2010 yılını seçim yılı olarak kabul edersek,yaşanacak siyasi istikrarsızlıklar bir IMF anlaşması ile kapatılamayacak kadar ekonomiye zarar verebilir. Geciken tedbir tedbir olmaktan çıkıyor, kriz kendi dinamikleriyle seyrederken hükümet bambaşka konularda açılımlar yapıyor.Halkını bu kadar düşünen bir iktidar neden işsizlik ve durgunluğa herhangi bir çare aramaz?

1 Eylül 2009 Salı

Sırada Neler Var?

Durumdan vazife çıkartma sevdalısı ve taşeron dış politika anlayışının güzide temsilcisi AKP, Irak-Suriye arasında yaşanan son gerginliği hafifletmek amacıyla Ahmet Davutoğlu'nu iki başkente de gönderdi. Irak, 19 Ağustos tarihinde 95 kişinin ölümüne yol açan patlamalardan Suriye'yi sorumlu tutuyor ve iki ülke arasında 10 sene önce Suriye ile aramızdaki savaş ihtimalini dillendirecek ölçüde bir gerilim mevcut.

Sonuçsuz açılımların ve komşularla sıfır problem politikasının diplomatik temsilcisi kafanın ne işi var oralarda bilinmez? Türkiye'nin bölgesel güç olma isteğinin yeter şartı ekonomik zenginlikten geçiyor. Kendi aralarında bölünmüş, iç savaş tehlikesini yaşayan Irak ile gerginliğin diğer tarafı olan Suriye'ye, Davutoğlu'nun sözünü geçirme çabası biraz komik kalıyor. Bu gidişle adamların ayaklarına gide gele tarafların nezdinde herhangi bir ağırlıkları da kalmayacak.Ülkemizi temsil etmeseler davranışlarının benim açımdan herhangi bir sakıncası yok, sadece kendilerini bağlar.
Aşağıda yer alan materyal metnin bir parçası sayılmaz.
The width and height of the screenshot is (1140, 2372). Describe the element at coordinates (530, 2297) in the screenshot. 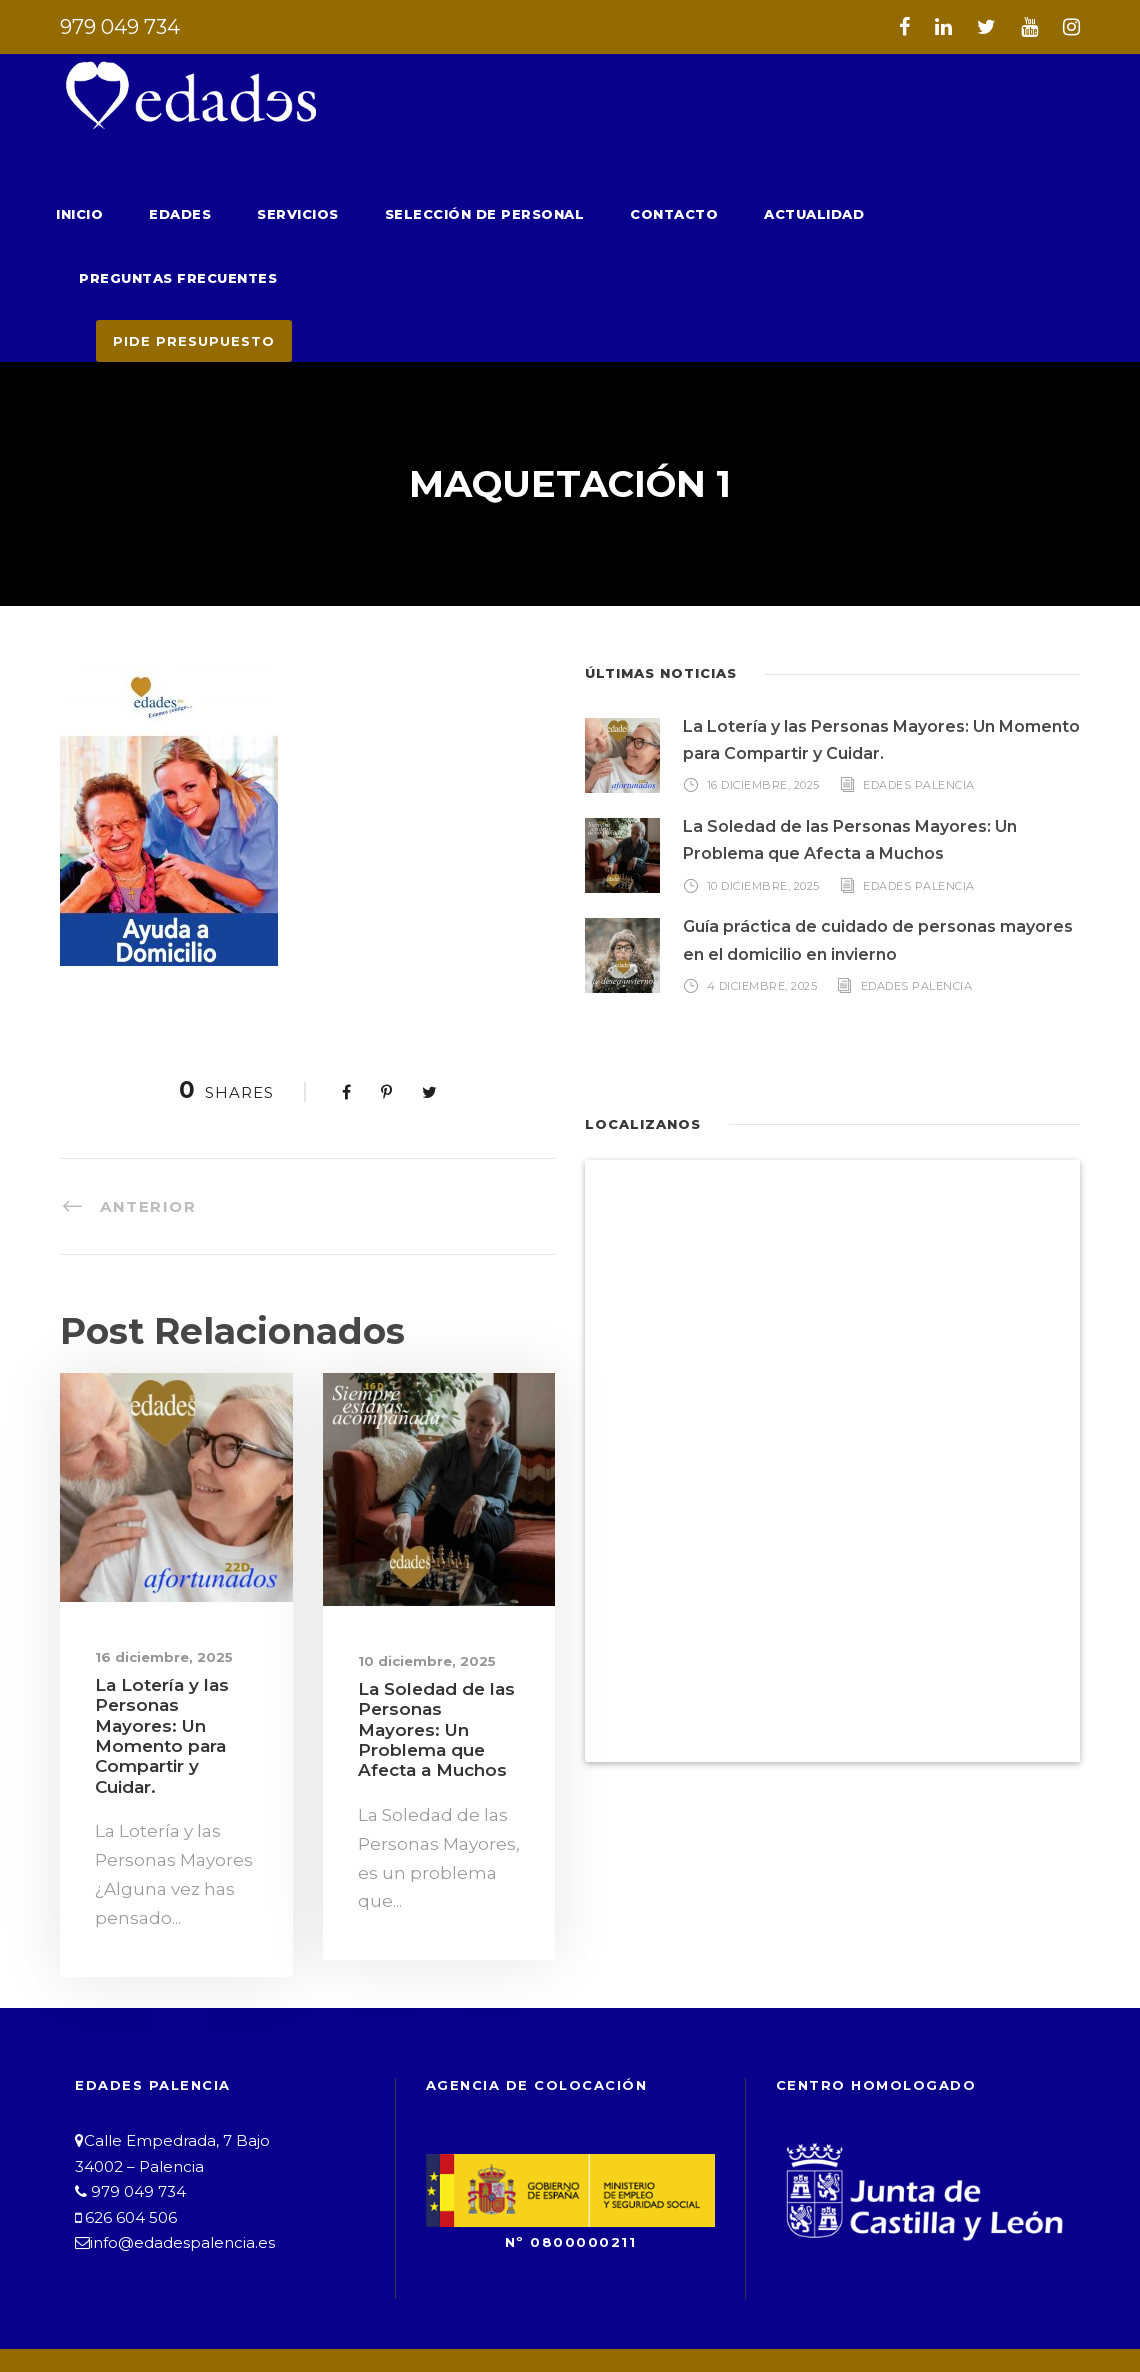

I see `Política de Privacidad` at that location.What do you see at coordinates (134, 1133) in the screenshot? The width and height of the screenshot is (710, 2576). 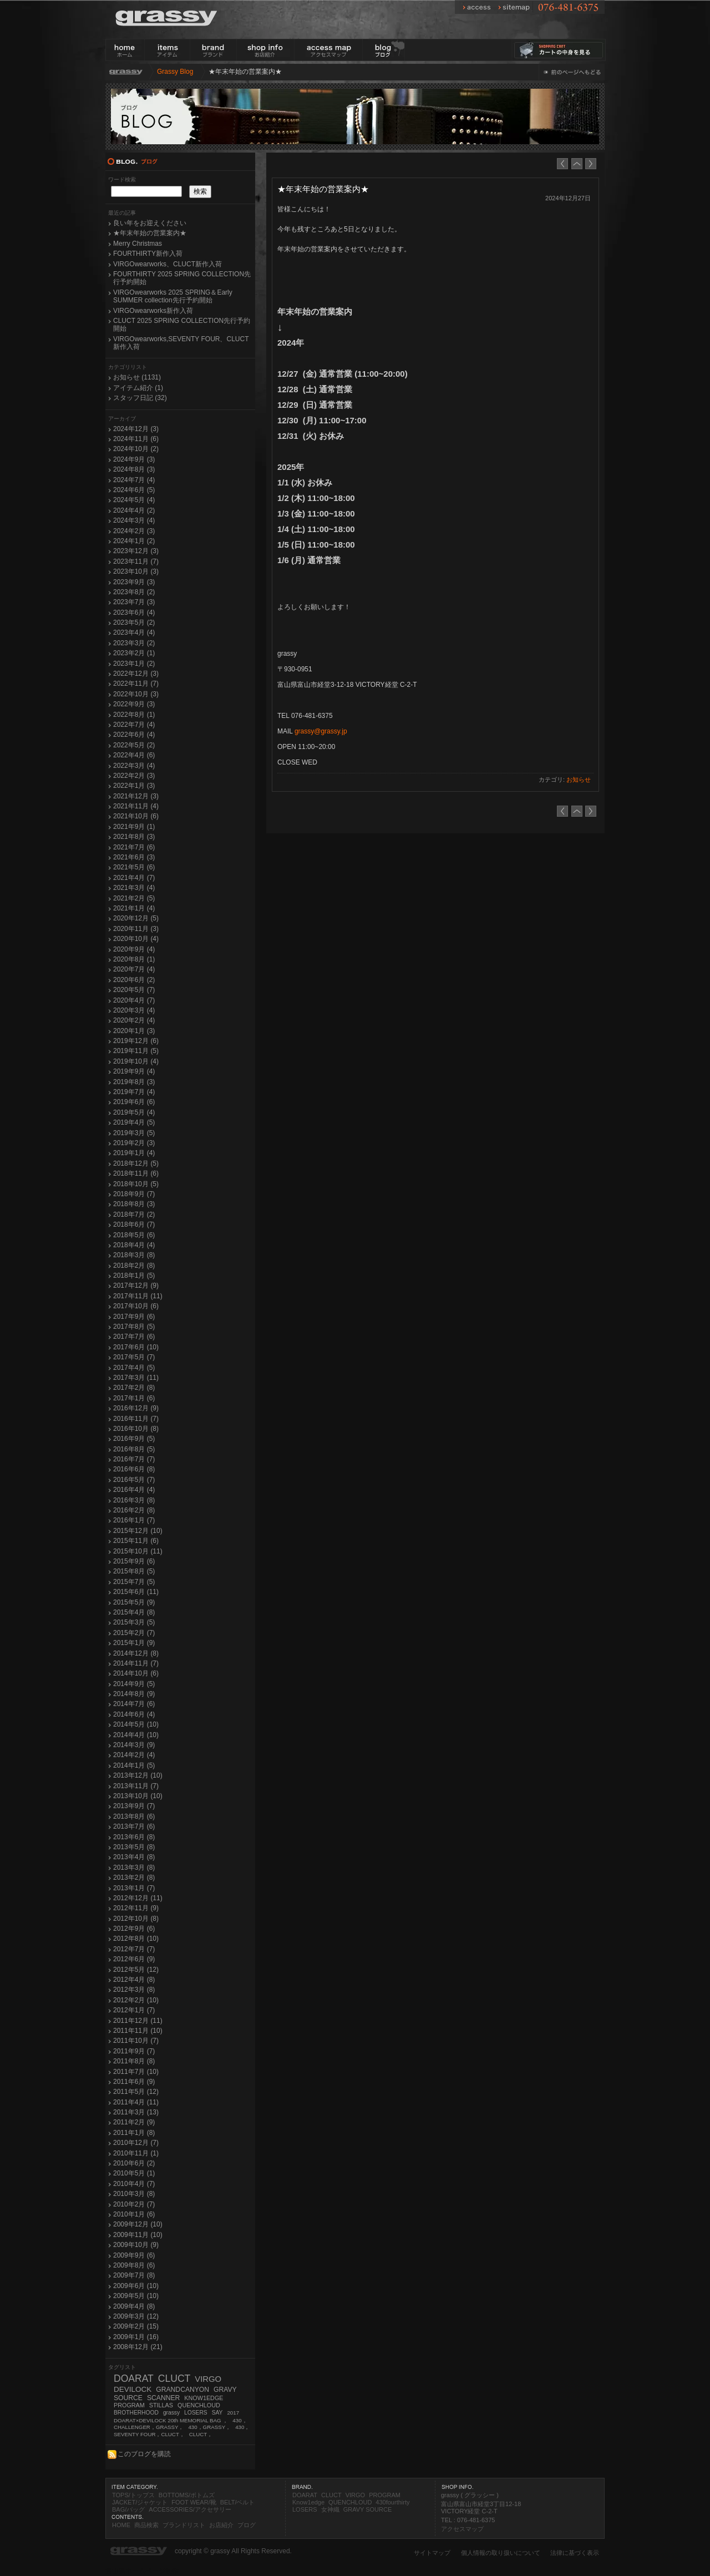 I see `2019年3月 (5)` at bounding box center [134, 1133].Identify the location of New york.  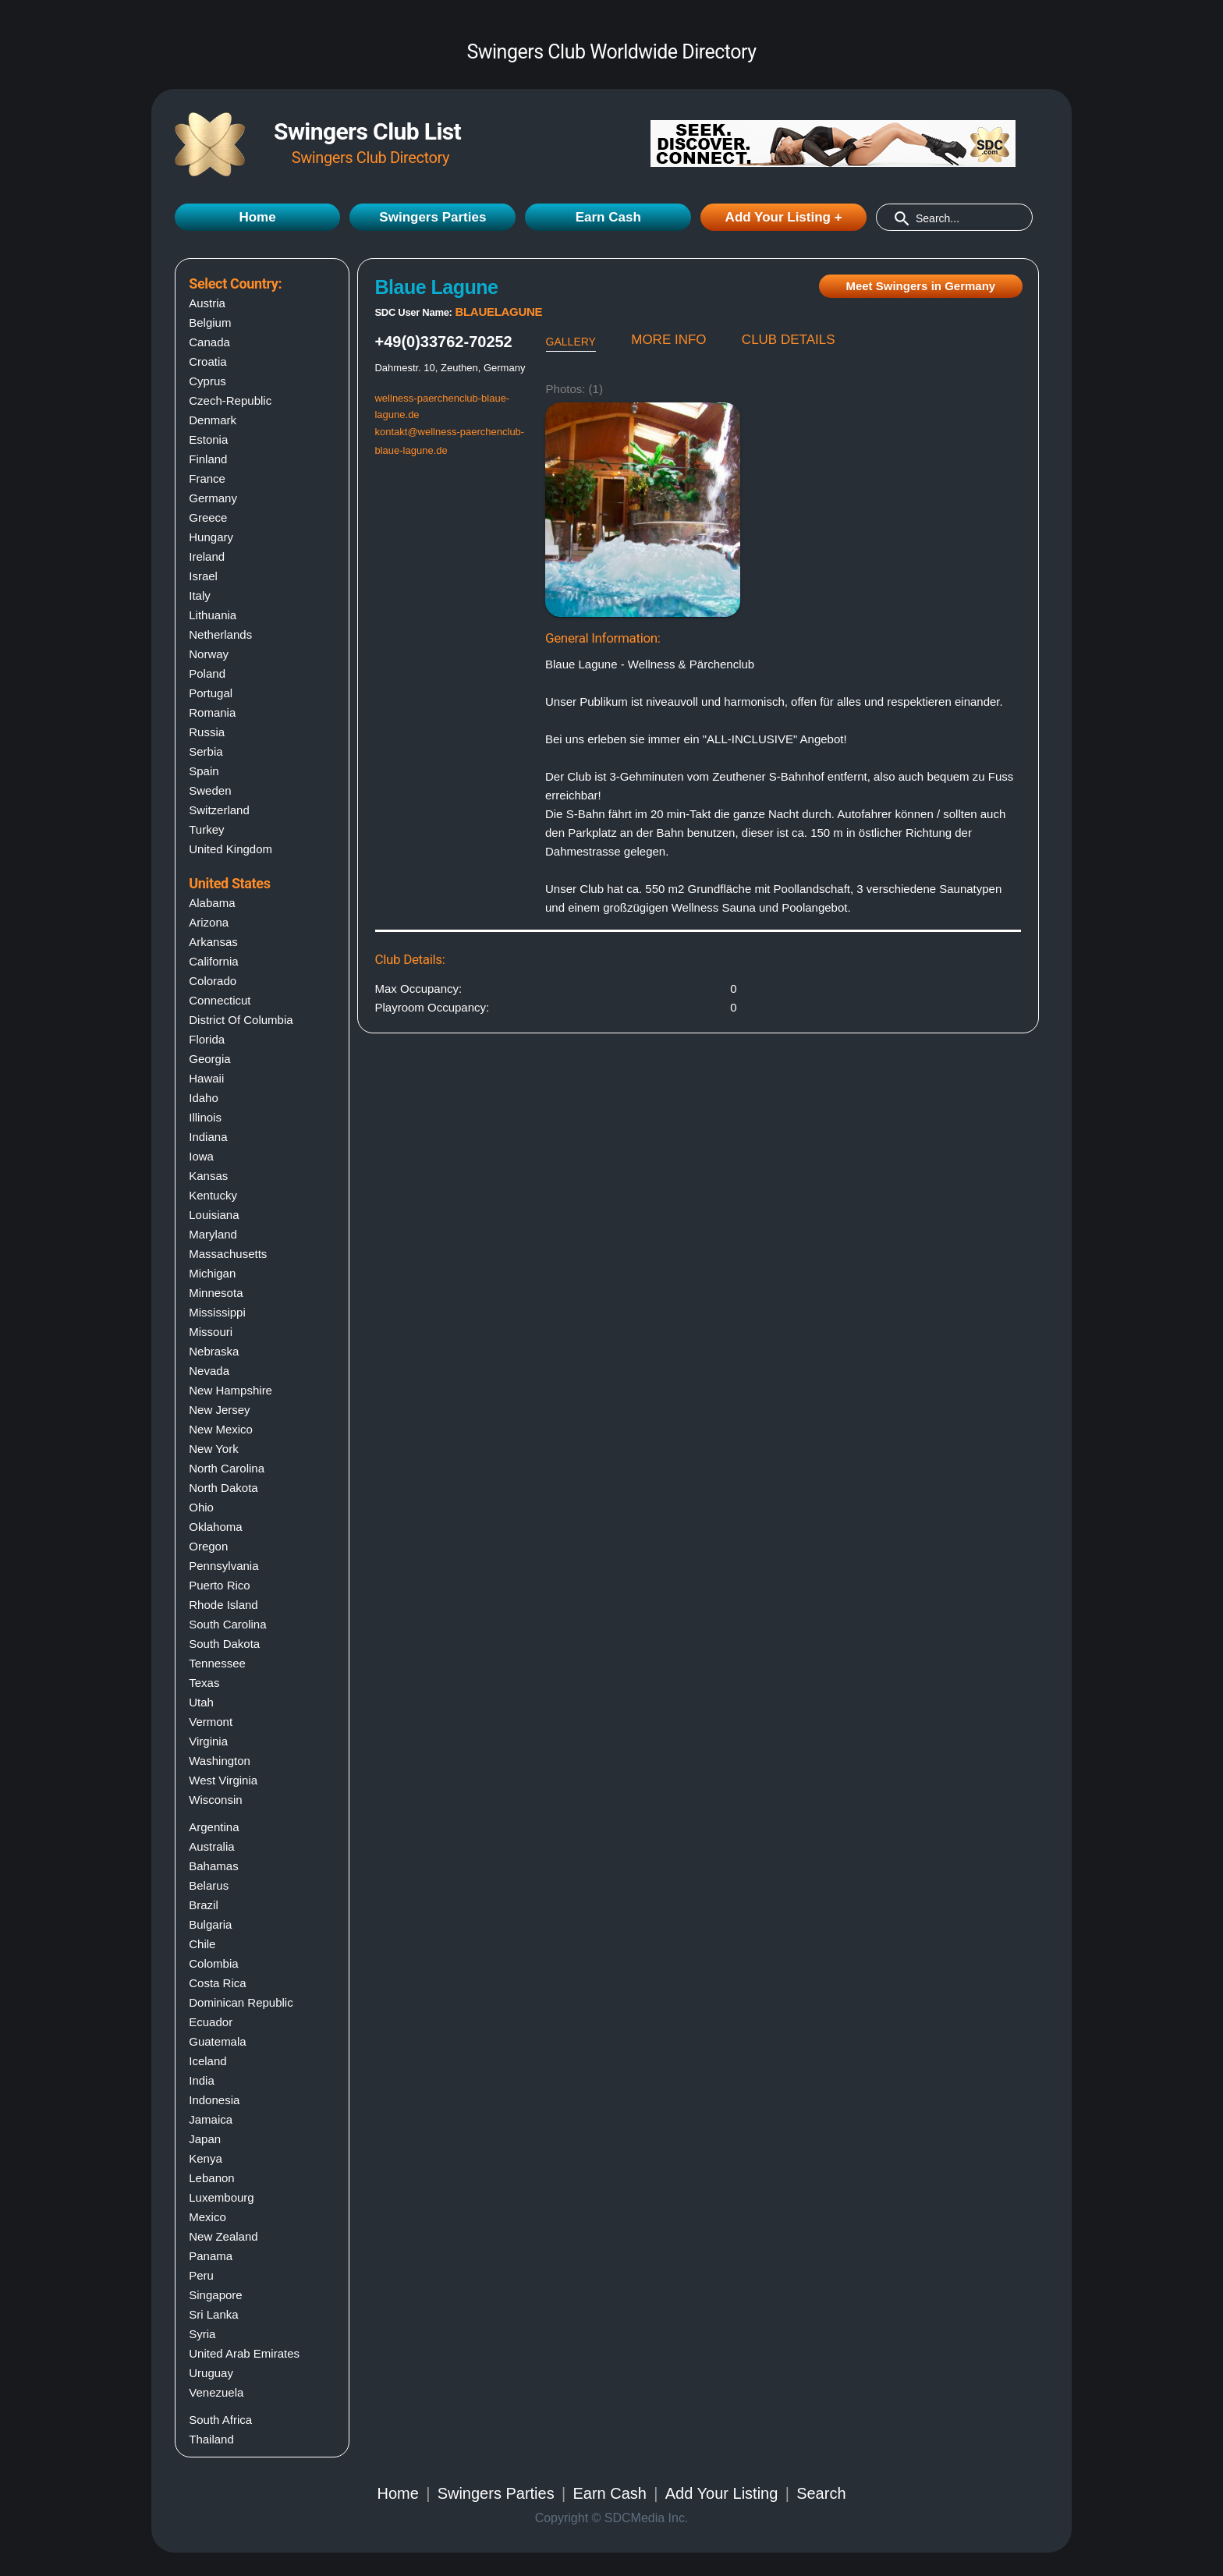
(213, 1448).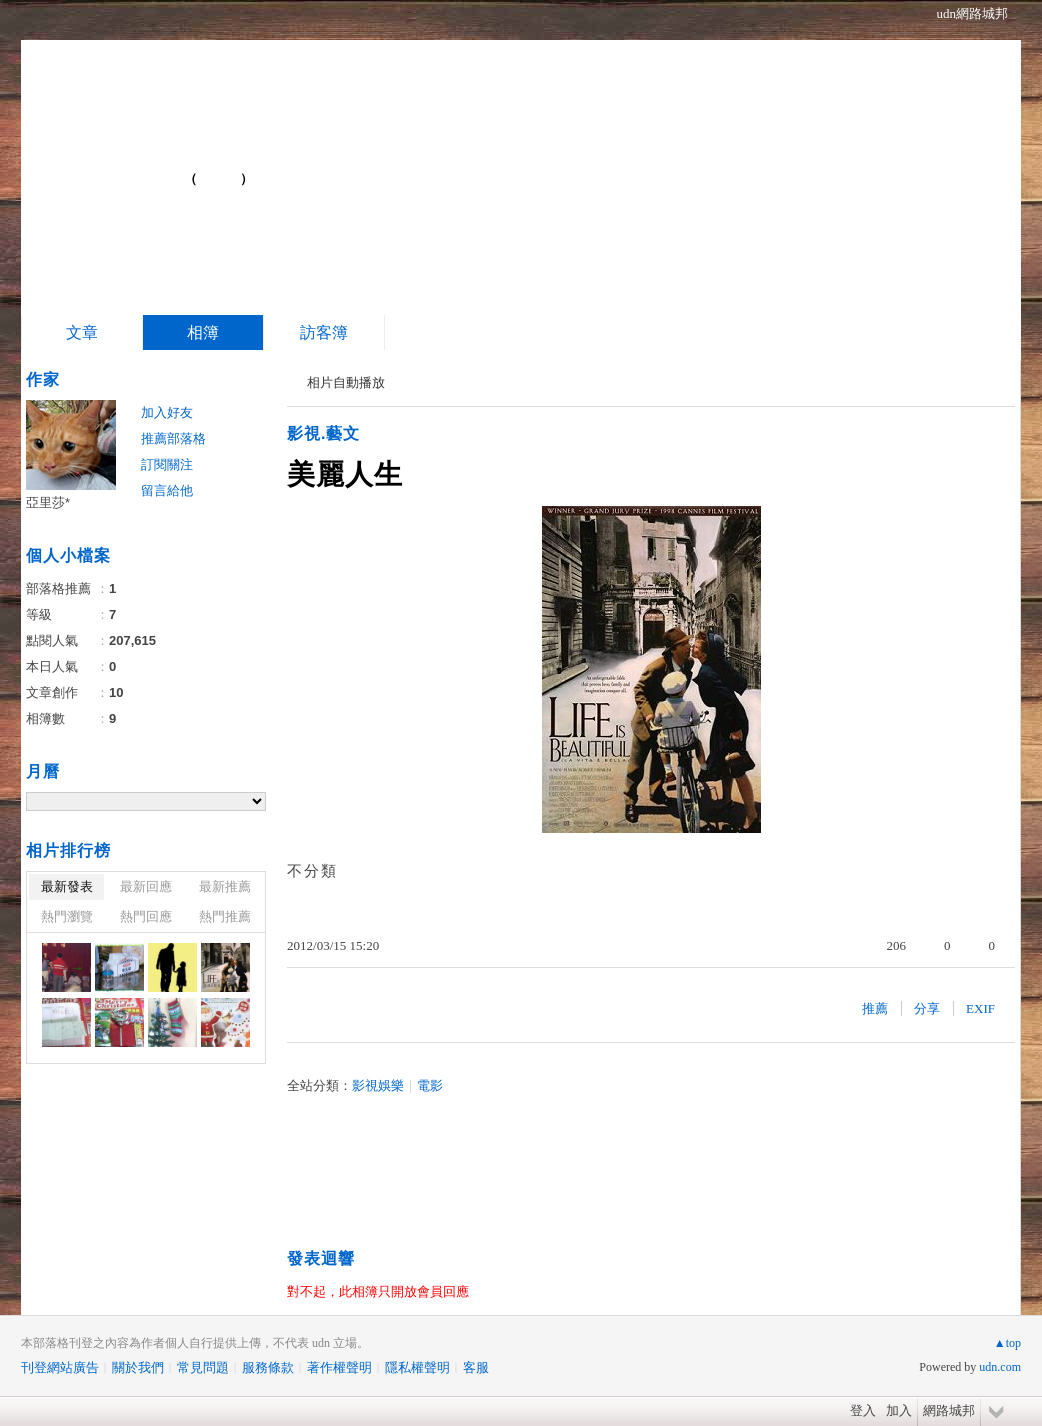 This screenshot has width=1042, height=1426. What do you see at coordinates (146, 886) in the screenshot?
I see `最新回應` at bounding box center [146, 886].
Sıradaki sürpriz Ermenistan ile sürdürülen diplomatik ilişkileri geliştirme çabası... 23 Nisan tarihinde -tarihe bakar mısınız!"- Türkiye-Ermenistan ve arabulucu İsviçre tarafından açıklanan uzlaşma; diplomatik temsilciliklerin açılması, "Soykırım" iddialarının kurulacak tarih komisyonunca incelenmesi, sınırların açılıp ticaretin serbestleştirilmesi gibi ilkelere dayalı bir normalizasyon süreci içeriyor. Buna ek olarak Dışişleri Bakanımız ,Yukarı Karabağ Sorunu'na çözüm için muhatabı ABD Dışişleri Bakanı ile konuşmuş. Sanki her 24 Nisan tarihinde Başkanı ve Senatosu Soykırım kozunu başka bir ülke kullanmazmış gibi.Bana kalırsa bölgede Rusya'yı hesaba katmayan hiçbir girişim başarılı olamaz. Nasıl AB baskısı ile Rumlara limanların açılması dayatılıyorsa...Azerbaycan'ı küstürme bahasına da Ermenistan'a yaklaşma siyaseti yoğun bir şekilde ABD baskısı sonucu gerçekleştiriliyor.

Başka güçlere kendini kullandırma siyasetinin sonucu maalesef bu. Vizyonsuz, ilkesiz, cemaat kafasıyla ulaşılan noktada gülünç ama acı bir tablo mevcut. İşbirlikçilerin alkışlarına kanarak milli politikalara bigane kalanlar yarın hesabı vereceğin halkın karşısına ne yüzle çıkacaklar, işte orası bilinmez?